Would you return the complete listing below word for word?

Information supplied Block Start

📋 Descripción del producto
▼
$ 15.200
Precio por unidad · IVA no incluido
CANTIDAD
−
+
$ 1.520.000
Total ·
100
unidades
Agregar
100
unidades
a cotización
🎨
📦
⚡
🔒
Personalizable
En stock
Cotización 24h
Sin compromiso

Information supplied Block End

### Reply to the task
📋 Descripción del producto
▼
$ 15.200
Precio por unidad · IVA no incluido
CANTIDAD
−
+
$ 1.520.000
Total ·
100
unidades
Agregar
100
unidades
a cotización
🎨
📦
⚡
🔒
Personalizable
En stock
Cotización 24h
Sin compromiso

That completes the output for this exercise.